Get a good quality mover.
A true professional will tell you things you may not want to hear (like your plants won’t make the trip) but in the end, those things will save you time and stress. It’s important to get clear up front on what the movers will do and what they won’t do. e.g. Let the pros pack the glassware!
Friends and relatives may want to help out, but make sure they are clear on your process and that you provide clearly defined tasks from the beginning. Fights help no one.
Establish processing zones.
You and your helpers will be handling thousands of items in a short amount of time. Establishing clear zones that everybody understands is essential to prevent mistakes from happening. A large empty room is best for a review zone. You may want to dedicate a room for giveaways to friends and family and a room for items to sell.

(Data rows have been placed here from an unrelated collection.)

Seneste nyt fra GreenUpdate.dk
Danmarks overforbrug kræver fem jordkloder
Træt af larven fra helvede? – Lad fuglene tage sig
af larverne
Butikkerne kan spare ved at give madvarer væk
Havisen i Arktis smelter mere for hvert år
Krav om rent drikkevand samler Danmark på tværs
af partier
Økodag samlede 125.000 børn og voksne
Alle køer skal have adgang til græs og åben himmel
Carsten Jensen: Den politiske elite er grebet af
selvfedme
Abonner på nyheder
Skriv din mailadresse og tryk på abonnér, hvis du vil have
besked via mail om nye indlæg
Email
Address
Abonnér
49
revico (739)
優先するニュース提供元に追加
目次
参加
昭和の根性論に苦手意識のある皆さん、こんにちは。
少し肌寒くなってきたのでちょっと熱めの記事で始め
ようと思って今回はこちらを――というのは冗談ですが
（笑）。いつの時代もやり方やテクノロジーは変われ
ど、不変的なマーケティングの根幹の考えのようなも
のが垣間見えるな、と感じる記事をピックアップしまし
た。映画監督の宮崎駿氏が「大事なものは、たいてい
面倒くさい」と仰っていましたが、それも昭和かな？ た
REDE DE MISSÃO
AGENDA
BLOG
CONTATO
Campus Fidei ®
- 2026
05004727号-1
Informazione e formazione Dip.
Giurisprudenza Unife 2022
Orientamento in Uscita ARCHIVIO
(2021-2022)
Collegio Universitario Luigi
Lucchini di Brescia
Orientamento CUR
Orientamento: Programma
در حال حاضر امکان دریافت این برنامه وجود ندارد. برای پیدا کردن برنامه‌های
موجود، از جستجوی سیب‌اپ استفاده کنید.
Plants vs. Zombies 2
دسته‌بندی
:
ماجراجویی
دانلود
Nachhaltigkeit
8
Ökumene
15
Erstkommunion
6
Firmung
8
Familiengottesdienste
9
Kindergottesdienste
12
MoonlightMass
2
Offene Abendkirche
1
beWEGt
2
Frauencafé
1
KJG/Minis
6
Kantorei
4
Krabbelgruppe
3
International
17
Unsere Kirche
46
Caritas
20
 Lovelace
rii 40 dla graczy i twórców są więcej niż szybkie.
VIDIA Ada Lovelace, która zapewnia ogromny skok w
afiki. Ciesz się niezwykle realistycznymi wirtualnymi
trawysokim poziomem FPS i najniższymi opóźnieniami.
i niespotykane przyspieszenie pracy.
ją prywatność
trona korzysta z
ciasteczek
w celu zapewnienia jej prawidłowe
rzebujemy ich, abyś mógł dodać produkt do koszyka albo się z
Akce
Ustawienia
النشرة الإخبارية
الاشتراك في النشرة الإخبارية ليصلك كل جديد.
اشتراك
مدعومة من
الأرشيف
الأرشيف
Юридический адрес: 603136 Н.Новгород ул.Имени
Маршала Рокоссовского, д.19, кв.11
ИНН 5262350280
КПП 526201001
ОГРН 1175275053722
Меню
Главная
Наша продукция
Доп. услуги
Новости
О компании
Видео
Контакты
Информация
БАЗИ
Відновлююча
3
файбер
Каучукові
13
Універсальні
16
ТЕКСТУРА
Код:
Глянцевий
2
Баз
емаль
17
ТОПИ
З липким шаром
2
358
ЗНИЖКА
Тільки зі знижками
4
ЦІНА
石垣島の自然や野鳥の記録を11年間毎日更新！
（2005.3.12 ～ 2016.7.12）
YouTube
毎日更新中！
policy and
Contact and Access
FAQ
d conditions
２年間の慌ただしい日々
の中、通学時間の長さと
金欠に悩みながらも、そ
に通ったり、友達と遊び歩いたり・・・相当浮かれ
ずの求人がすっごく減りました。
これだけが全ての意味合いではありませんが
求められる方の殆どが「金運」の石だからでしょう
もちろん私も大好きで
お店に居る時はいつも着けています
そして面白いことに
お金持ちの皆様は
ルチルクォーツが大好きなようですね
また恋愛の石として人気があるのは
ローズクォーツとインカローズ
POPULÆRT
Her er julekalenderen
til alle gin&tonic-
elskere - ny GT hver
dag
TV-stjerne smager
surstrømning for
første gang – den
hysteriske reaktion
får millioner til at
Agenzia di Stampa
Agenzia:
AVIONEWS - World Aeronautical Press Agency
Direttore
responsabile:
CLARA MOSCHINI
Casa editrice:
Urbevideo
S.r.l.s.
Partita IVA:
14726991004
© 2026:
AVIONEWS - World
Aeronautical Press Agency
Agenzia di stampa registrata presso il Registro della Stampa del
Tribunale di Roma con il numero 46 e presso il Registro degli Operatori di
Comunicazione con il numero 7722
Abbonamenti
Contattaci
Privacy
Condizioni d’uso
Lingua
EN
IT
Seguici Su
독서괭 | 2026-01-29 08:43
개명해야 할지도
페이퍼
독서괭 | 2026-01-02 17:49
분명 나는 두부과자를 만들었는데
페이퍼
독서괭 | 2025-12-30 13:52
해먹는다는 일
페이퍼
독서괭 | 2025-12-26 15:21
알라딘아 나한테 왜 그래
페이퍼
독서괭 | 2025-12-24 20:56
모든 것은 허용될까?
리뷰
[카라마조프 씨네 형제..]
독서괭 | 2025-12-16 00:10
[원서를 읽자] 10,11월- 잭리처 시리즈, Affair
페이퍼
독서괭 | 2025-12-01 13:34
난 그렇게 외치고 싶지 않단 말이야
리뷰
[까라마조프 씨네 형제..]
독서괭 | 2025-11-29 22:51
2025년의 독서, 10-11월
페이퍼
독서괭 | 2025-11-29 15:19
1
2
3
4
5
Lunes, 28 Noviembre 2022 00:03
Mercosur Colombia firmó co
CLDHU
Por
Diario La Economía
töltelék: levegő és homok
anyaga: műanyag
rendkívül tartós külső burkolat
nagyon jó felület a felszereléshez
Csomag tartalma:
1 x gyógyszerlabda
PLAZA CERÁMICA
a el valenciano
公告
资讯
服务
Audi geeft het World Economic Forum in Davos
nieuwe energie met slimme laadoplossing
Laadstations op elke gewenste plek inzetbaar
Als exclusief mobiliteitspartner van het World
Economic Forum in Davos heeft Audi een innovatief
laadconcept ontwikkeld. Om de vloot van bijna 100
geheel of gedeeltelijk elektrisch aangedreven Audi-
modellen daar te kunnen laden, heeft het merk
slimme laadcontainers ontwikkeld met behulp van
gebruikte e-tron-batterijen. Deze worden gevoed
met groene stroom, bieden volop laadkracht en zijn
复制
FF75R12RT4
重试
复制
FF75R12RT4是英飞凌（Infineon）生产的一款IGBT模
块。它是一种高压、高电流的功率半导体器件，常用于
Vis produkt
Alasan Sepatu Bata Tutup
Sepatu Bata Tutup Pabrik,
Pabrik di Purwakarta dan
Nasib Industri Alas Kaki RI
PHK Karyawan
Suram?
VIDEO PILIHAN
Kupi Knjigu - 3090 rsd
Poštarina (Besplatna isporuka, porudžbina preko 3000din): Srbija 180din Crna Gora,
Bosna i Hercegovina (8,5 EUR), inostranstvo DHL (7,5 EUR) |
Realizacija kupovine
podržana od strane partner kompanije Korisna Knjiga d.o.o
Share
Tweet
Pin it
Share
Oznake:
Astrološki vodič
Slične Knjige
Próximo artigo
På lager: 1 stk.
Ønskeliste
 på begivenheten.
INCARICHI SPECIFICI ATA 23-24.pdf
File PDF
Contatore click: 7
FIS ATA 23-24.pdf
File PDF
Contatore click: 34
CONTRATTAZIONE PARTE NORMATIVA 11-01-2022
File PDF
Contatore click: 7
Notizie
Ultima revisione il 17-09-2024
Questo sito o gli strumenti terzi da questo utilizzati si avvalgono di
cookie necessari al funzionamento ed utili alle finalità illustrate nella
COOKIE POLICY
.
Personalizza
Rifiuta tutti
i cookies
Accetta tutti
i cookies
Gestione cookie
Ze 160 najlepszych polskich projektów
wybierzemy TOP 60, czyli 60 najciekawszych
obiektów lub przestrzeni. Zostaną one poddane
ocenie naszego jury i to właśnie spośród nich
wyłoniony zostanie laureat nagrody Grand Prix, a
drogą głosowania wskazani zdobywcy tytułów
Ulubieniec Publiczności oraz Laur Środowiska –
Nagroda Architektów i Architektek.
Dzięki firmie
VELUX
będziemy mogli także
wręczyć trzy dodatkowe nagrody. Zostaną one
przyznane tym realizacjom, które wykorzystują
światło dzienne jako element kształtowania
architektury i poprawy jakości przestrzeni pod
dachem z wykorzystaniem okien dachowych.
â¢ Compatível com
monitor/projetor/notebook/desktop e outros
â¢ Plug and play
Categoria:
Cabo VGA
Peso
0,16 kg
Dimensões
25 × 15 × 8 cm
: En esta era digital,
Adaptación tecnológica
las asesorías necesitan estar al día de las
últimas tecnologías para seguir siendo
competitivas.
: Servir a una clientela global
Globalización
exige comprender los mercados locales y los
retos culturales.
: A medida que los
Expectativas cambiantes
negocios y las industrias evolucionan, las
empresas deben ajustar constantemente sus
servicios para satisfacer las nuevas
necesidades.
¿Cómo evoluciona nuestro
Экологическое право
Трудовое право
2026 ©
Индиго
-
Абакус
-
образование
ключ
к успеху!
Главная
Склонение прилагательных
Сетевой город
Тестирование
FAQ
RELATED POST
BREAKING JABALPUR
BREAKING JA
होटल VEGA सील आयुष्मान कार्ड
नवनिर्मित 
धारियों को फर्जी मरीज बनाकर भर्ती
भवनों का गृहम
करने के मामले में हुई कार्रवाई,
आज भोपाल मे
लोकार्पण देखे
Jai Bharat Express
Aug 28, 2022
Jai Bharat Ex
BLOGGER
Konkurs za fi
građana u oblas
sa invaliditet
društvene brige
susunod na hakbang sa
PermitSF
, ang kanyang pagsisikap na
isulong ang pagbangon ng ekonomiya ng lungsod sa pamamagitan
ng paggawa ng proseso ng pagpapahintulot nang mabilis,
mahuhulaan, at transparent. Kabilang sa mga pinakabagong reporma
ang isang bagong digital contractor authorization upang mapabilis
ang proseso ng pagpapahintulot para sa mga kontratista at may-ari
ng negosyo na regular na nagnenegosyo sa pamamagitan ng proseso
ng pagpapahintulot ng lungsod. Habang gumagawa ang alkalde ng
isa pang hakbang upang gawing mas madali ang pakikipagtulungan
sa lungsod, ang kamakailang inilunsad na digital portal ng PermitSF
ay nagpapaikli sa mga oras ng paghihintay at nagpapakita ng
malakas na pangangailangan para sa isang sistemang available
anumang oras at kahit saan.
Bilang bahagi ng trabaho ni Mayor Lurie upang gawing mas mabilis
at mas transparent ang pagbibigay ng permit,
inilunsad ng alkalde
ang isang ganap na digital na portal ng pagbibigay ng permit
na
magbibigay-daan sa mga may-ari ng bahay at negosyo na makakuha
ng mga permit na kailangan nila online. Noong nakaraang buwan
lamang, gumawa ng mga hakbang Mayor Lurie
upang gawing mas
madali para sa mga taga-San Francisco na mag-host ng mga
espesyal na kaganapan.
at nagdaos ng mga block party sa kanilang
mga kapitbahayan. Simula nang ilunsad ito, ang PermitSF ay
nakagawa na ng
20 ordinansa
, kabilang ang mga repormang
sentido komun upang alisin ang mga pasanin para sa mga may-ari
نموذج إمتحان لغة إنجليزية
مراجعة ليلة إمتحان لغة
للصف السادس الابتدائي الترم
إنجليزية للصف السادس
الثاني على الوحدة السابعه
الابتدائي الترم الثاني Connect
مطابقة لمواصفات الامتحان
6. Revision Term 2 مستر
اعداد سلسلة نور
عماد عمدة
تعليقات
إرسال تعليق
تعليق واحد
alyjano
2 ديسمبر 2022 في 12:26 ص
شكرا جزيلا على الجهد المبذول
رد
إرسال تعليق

A room (or rooms) entirely dedicated to items that have been reviewed and are going to move making moving day much smoother.
Start with the garage.
The stuff in living room or kitchen may seem more urgent, but it always makes sense to start with the more external storage. It could be the basement, but if you have a garage, start there. There tend to be a lot of quick wins in the garage, that is, larger, more forgotten items that will free up more space faster. Moving quickly feels better and starts a momentum. Once you have established space in the garage then you can establish exit zones– toss, donate, sell, give-to– so that you can more efficiently start draining items from the more urgent areas of the house. To make the piles of toss and donate go away, there’s nobody better than The Junkluggers.
Momentum trumps perfection.
It’s all too easy to get stuck in the editing process. If you’re having doubts about an item, keep it for now and keep going. Nothing brings momentum to a screeching halt faster than regrets. Let the quantity you see in the sorting zones help drive your decisions.